The Department of Homeland Security announced March 7 that it would end collective bargaining — what unions do — for 47,000 employees of the agency that handles airport security. The president of the American Federation of Government Employees, Everett Kelley slammed the move as “merely a pretext for attacking the rights of regular working Americans across the country because they happen to belong to a union.”
In a news release, the Department of Homeland Security said the union created bureaucratic hurdles.
“The Trump Administration is committed returning to merit-based hiring and firing policies,” it said.
The day he took office Trump signed an executive order directing department heads to require federal employees to “return to work in-person at their respective duty stations on a full-time basis” immediately, with exemptions allowed, officially ending COVID-19 era flexibilities that allowed about half of civilian federal employees to work from home at least some of the time.
Before the order 54% of federal employees performed their work duties fully on-site, according to a August 2024 Office of Management and Budget study that examined the majority of federal employees.
Trump has said he believes federal employees working from home aren’t spending the whole day working and that some have second jobs.
Many federal offices had been shut down or consolidated over the last few years in response to fewer employees coming in, and workers across the country have told USA TODAY about being ordered to return to offices that don’t have enough desks or sufficient Internet access.
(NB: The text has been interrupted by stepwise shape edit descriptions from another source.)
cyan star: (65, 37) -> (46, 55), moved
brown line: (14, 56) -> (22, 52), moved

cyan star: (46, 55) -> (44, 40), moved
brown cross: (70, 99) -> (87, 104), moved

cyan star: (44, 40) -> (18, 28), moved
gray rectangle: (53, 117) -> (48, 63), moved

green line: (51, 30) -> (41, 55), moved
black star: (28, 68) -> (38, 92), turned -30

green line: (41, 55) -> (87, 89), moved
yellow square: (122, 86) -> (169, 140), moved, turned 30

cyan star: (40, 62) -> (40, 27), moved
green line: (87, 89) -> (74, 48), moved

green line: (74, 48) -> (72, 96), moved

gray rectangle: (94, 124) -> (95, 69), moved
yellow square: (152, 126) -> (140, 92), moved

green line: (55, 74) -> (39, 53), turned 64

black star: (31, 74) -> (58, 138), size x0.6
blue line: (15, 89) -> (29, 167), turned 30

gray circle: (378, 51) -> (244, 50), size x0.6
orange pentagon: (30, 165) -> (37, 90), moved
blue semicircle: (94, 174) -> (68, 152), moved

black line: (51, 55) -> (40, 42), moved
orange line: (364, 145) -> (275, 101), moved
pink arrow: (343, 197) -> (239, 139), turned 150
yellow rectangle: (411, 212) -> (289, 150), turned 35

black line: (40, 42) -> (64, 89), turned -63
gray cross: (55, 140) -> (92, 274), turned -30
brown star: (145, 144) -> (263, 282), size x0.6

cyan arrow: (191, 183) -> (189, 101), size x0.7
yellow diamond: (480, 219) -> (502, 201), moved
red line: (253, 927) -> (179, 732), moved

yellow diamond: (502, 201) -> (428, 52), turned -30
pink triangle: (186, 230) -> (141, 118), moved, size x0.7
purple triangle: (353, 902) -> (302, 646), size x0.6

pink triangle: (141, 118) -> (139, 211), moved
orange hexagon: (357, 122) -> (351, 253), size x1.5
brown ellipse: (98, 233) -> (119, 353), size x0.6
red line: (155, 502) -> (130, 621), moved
Others have said they considered the layoffs rather than resume lengthy commutes.
Musk and DOGE are also working on selling government buildings and ending existing leases for other office spaces.
On his first day in office Trump also ordered a freeze on hiring new federal employees until April 19. The order exempted military personnel and positions related to immigration enforcement, national security, or public safety.
The freeze has meant an end to seasonal hiring, including thousands of wildfire fighters and National Park Service summer workers. It also meant that people in the process of being hired saw their offers rescinded.
Some agencies are expected to extend the hiring freeze as a way to reduce staff.
In early February, Trump fired three key people in charge of the agencies that help protect federal workers from unlawful practices. All were nominated by Biden and confirmed by the Senate, and all had job protections that prevented presidents from firing them except in certain situations. But Trump fired them anyway, and his administration has gone to court to argue that firing them is his right as the head of the executive branch, and that laws saying otherwise are unconstitutional.
One of the firings was Hampton Dellinger, who ran the Office of Special Counsel and successfully got the Merit Systems Protection Board, which acts as a court in cases involving federal employees, to temporarily pause the firings of thousands of workers. A court upheld his firing this month. Another was Cathy Harris, a member of the Merit Systems Protection Board. A court has temporarily reinstated her. The third was Susan Grundmann, the head of the Federal Labor Relations Authority, which handles disputes between unions and the government. She has asked a court to be reinstated.